> If I want to install software that's outside the stuff that the packagers have prepared, like Firefox with correct KDE integration on Kubuntu, I am relying on a number of hard to track things working correctly together. Which tehy have regularly failed to do for me in the past.
Firefox isn't that hard, all considered. KDE is necessarily hard because of how invasive that is – but no container fuckery will save you from that, because it has to be invasive to work in the first place! Either every container has to ship a full KDE, or you do it like OSX does it, and only have One Desktop To Rule Them All. (That's why Canonical and Gnome are both interested in app containers, presumably, to get rid of that filthy freedom of choice.)
> Contrast to the OSX install experience: An application is a folder which contains everything related to the application that the base system does not provide.

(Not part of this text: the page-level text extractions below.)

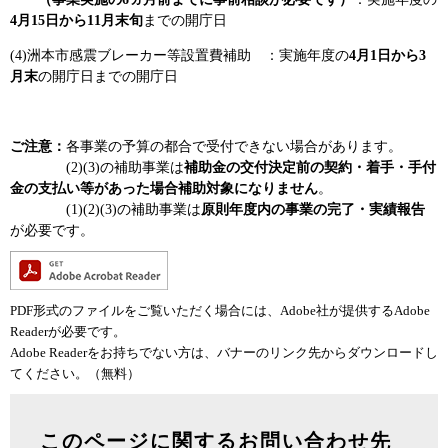
4月15日から11月末旬
までの開庁日
(4)洲本市感震ブレーカー等設置費補助 ：実施年度の
4月1日から3
月末
の開庁日までの開庁日
ご注意：
各事業の予算の都合で受付できない場合があります。
(2)(3)の補助事業は
補助金の交付決定前の契約・着手・手付
金の支払い等があった場合補助対象になりません
。​
(1)(2)(3)の補助事業は
原則年度内の事業の完了・実績報告
が必要です。
PDF形式のファイルをご覧いただく場合には、Adobe社が提供するAdobe
Readerが必要です。
Adobe Readerをお持ちでない方は、バナーのリンク先からダウンロードし
てください。（無料）
このページに関するお問い合わせ先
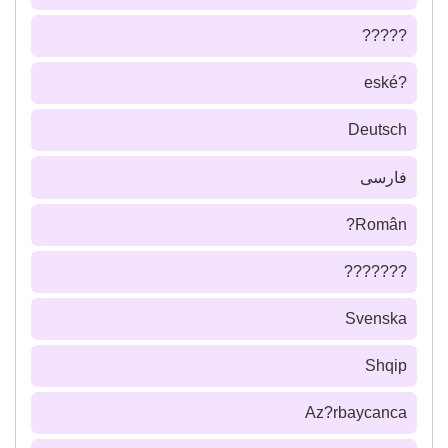
?????
?eské
Deutsch
فارسى
Român?
???????
Svenska
Shqip
Az?rbaycanca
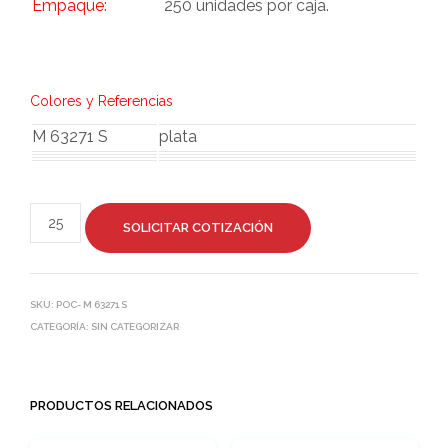
Empaque:
250 unidades por caja.
Colores y Referencias
M 63271 S
plata
SOLICITAR COTIZACIÓN
SKU:
POC- M 63271 S
CATEGORÍA:
SIN CATEGORIZAR
PRODUCTOS RELACIONADOS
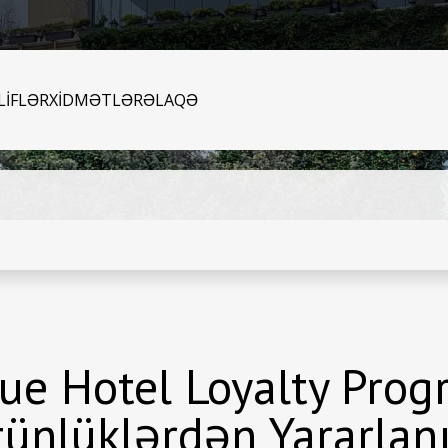
LİFLƏR
XİDMƏTLƏR
ƏLAQƏ
ue Hotel Loyalty Progr
tünlüklərdən Yararlan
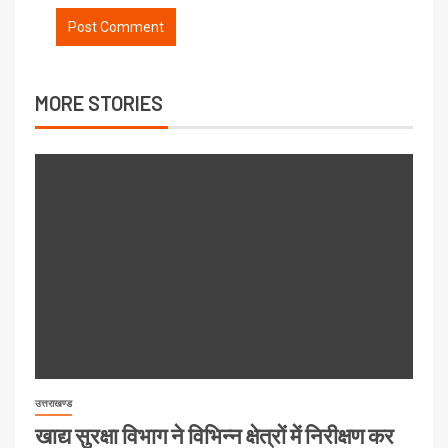
MORE STORIES
उत्तराखण्ड
खाद्य सुरक्षा विभाग ने विभिन्न क्षेत्रों में निरीक्षण कर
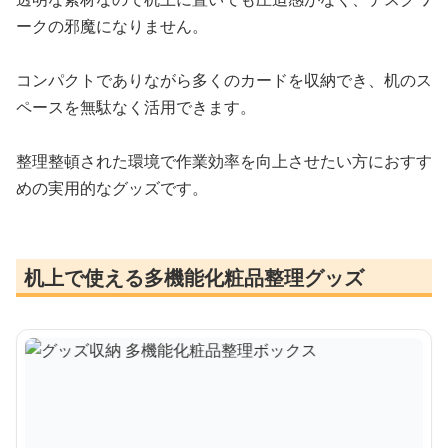
ークの邪魔になりません。
コンパクトでありながら多くのカードを収納でき、机のス
ペースを無駄なく活用できます。
整理整頓された環境で作業効率を向上させたい方におすす
めの実用的なグッズです。
机上で使える多機能化粧品整理グッズ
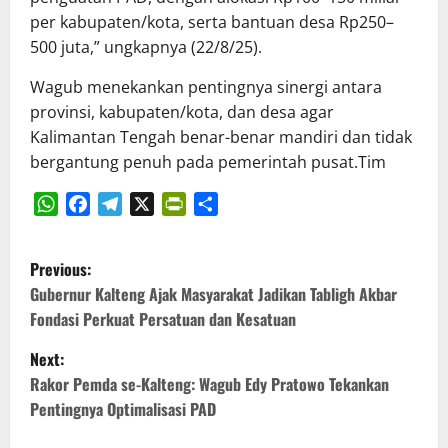
per kabupaten/kota, serta bantuan desa Rp250–
500 juta,” ungkapnya (22/8/25).
Wagub menekankan pentingnya sinergi antara
provinsi, kabupaten/kota, dan desa agar
Kalimantan Tengah benar-benar mandiri dan tidak
bergantung penuh pada pemerintah pusat.Tim
WhatsApp
Facebook
Telegram
X
PrintFriendly
Share
P
Previous:
o
Gubernur Kalteng Ajak Masyarakat Jadikan Tabligh Akbar
Fondasi Perkuat Persatuan dan Kesatuan
s
Next:
t
Rakor Pemda se-Kalteng: Wagub Edy Pratowo Tekankan
Pentingnya Optimalisasi PAD
n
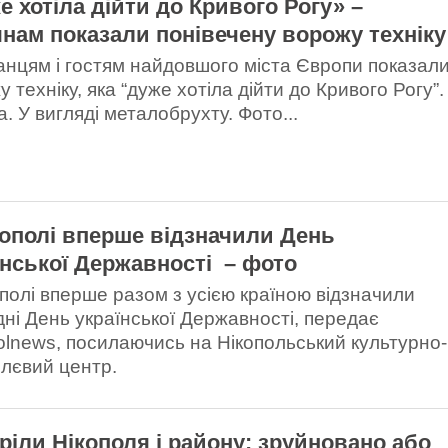
е хотіла дійти до Кривого Рогу» –
янам показали понівечену ворожу техніку
нцям і гостям найдовшого міста Європи показал
 техніку, яка “дуже хотіла дійти до Кривого Рогу”. 
. У вигляді металобрухту. Фото...
кополі вперше відзначили День
їнської Державності – фото
ополі вперше разом з усією країною відзначили
дні День української Державності, передає
olnews, посилаючись на Нікопольський культурно-
ллєвий центр.
ріли Нікополя і району: зруйновано або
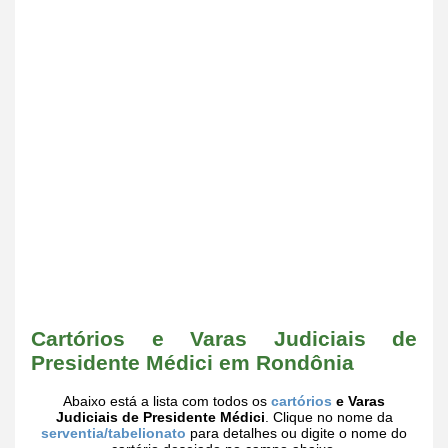
Cartórios e Varas Judiciais de
Presidente Médici em Rondônia
Abaixo está a lista com todos os
cartórios
e Varas
Judiciais de Presidente Médici
. Clique no nome da
serventia/tabelionato
para detalhes ou digite o nome do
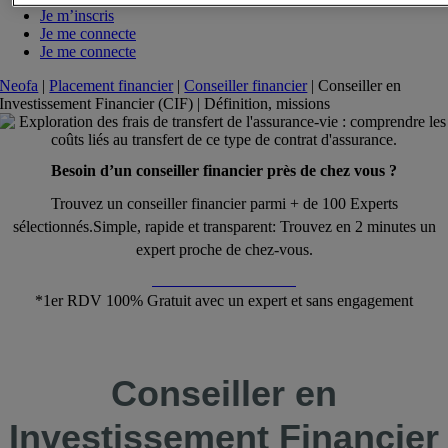
Je m’inscris
Je me connecte
Je me connecte
Neofa
|
Placement financier
|
Conseiller financier
|
Conseiller en
Investissement Financier (CIF) | Définition, missions
Besoin d’un conseiller financier près de chez vous ?
Trouvez un conseiller financier parmi + de 100 Experts
sélectionnés.Simple, rapide et transparent: Trouvez en 2 minutes un
expert proche de chez-vous.
Démarrer la simulation
*1er RDV 100% Gratuit avec un expert et sans engagement
Conseiller en
Investissement Financier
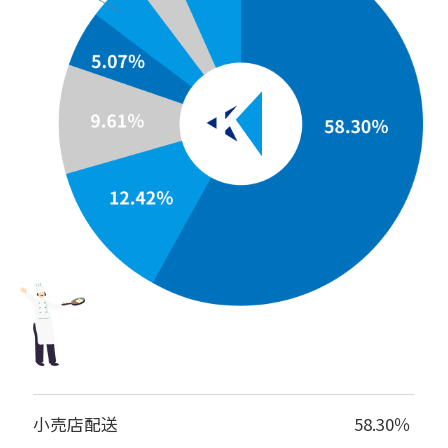
小売店配送
58.30％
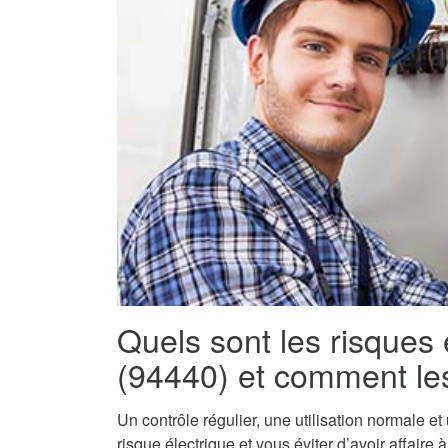
Quels sont les risques 
(94440) et comment les
Un contrôle régulier, une utilisation normale e
risque électrique et vous éviter d’avoir affaire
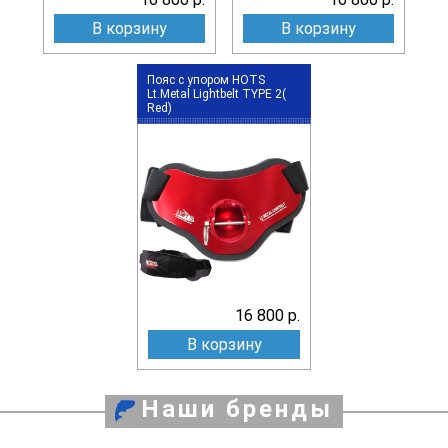
В корзину
В корзину
Пояс с упором HOTS
Lt.Metal Lightbelt TYPE 2(
Red)
16 800 р.
В корзину
Наши бренды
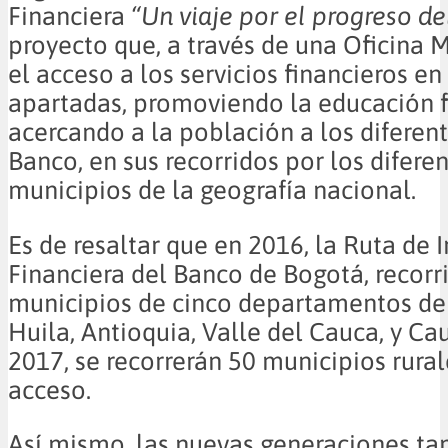
Financiera
“Un viaje por el progreso del
proyecto que, a través de una Oficina Mó
el acceso a los servicios financieros en
apartadas, promoviendo la educación f
acercando a la población a los diferen
Banco, en sus recorridos por los difere
municipios de la geografía nacional.
Es de resaltar que en 2016, la Ruta de 
Financiera del Banco de Bogotá, recorr
municipios de cinco departamentos del
Huila, Antioquia, Valle del Cauca, y Cau
2017, se recorrerán 50 municipios rurale
acceso.
Así mismo, las nuevas generaciones t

The difference is that OSX (and Windows) provides a lot, and you only have applications building on top of that huge, stable code base that's diligently updated by Apple (/Microsoft). OSX/Windows apps only have to keep their few third party dependencies updated.
Linux app containers have to literally ship everything outside the kernel to work, because the kernel ABI is the only stable interface in the Linux ecosystem. Everything else, up to and including the libc, varies between distributions, and versions of the same distribution, and will be incompatible. An openssl update would trigger a repackaging of every single app container. And where it doesn't, users are at risk. In contrast, without containers, I upgrade one package and the whole system is secured.
(On servers, it's a bit more nuanced, because here operations is in charge or repackaging docker/lxd/nspawn containers, and can start that process whenever they want.)
> As a user I feel more in control of the process than with apt.
That's more because apt is bullshit, even by Linux standards. pacman and other package managers not made in the 1990s are much nicer to deal with.